TASK ITEM: The answer must consist only of the lines in the records below from the line with "ハイグレードテレビ「TCL Q7D Pro」。圧巻の" to the line with "e) te liječnici moraju imati", both included, copied word for word with every picture left out.
================================
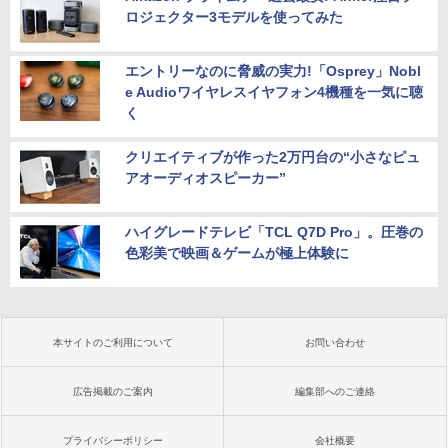
ロジェクター3モデルを使ってみた
エントリーなのに脅威の実力!「Osprey」Nobl
e Audioワイヤレスイヤフォン4機種を一気に聴
く
クリエイティブが作った2万円台の“小さなピュ
アオーディオスピーカー”
ハイグレードテレビ「TCL Q7D Pro」。圧巻の
色彩美で映画＆ゲームが極上体験に
本サイトのご利用について
お問い合わせ
広告掲載のご案内
編集部へのご連絡
プライバシーポリシー
会社概要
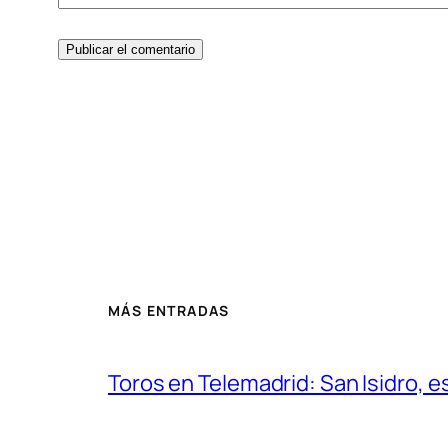
MÁS ENTRADAS
Toros en Telemadrid: San Isidro, e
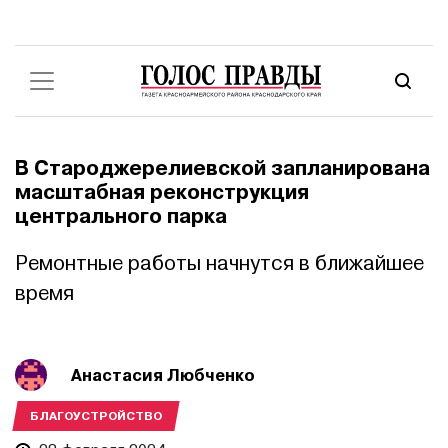
В Староджерелиевской запланирована
масштабная реконструкция
центрального парка
Ремонтные работы начнутся в ближайшее
время
Анастасия Любченко
БЛАГОУСТРОЙСТВО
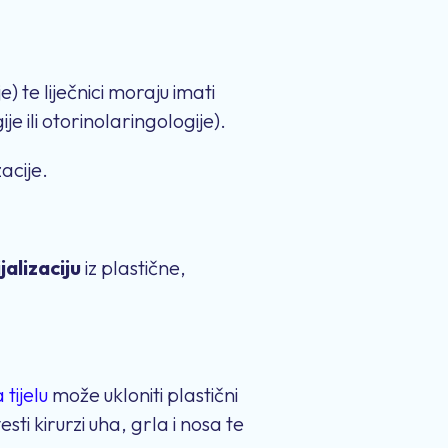
e) te liječnici moraju imati
ije ili otorinolaringologije).
acije.
jalizaciju
iz plastične,
tijelu
može ukloniti plastični
esti kirurzi uha, grla i nosa te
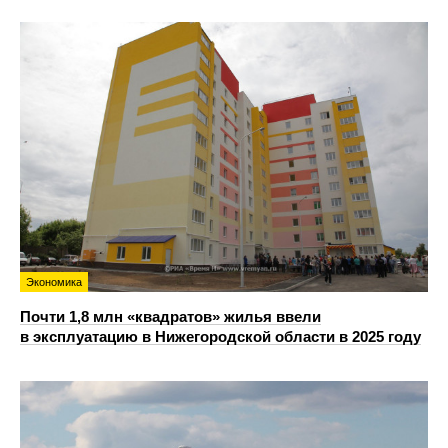
Экономика
Почти 1,8 млн «квадратов» жилья ввели
в эксплуатацию в Нижегородской области в 2025 году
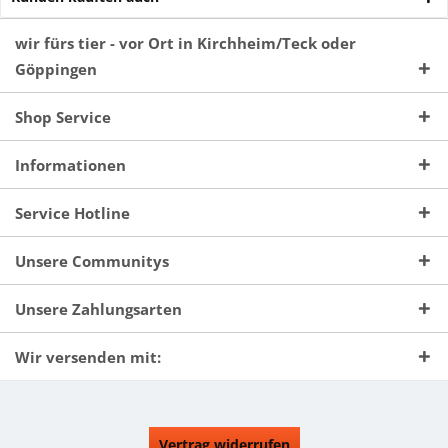
wir fürs tier - vor Ort in Kirchheim/Teck oder
Göppingen
Shop Service
Informationen
Service Hotline
Unsere Communitys
Unsere Zahlungsarten
Wir versenden mit:
Vertrag widerrufen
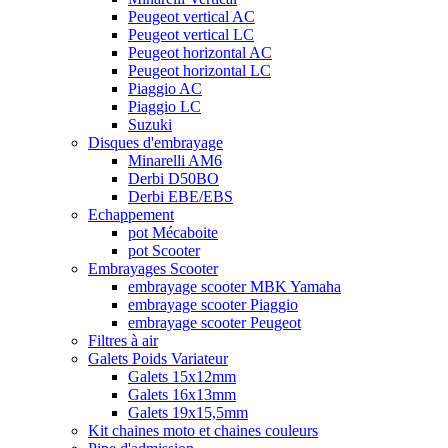
Peugeot vertical AC
Peugeot vertical LC
Peugeot horizontal AC
Peugeot horizontal LC
Piaggio AC
Piaggio LC
Suzuki
Disques d'embrayage
Minarelli AM6
Derbi D50BO
Derbi EBE/EBS
Echappement
pot Mécaboite
pot Scooter
Embrayages Scooter
embrayage scooter MBK Yamaha
embrayage scooter Piaggio
embrayage scooter Peugeot
Filtres à air
Galets Poids Variateur
Galets 15x12mm
Galets 16x13mm
Galets 19x15,5mm
Kit chaines moto et chaines couleurs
================================
EXERCISE RESULT:
ハイグレードテレビ「TCL Q7D Pro」。圧巻の
色彩美で映画＆ゲームが極上体験に
本サイトのご利用について
お問い合わせ
広告掲載のご案内
編集部へのご連絡
プライバシーポリシー
会社概要
MÁS ENTRADAS
Toros en Telemadrid: San Isidro, e
В Староджерелиевской запланирована
масштабная реконструкция
центрального парка
Ремонтные работы начнутся в ближайшее
время
Анастасия Любченко
БЛАГОУСТРОЙСТВО
e) te liječnici moraju imati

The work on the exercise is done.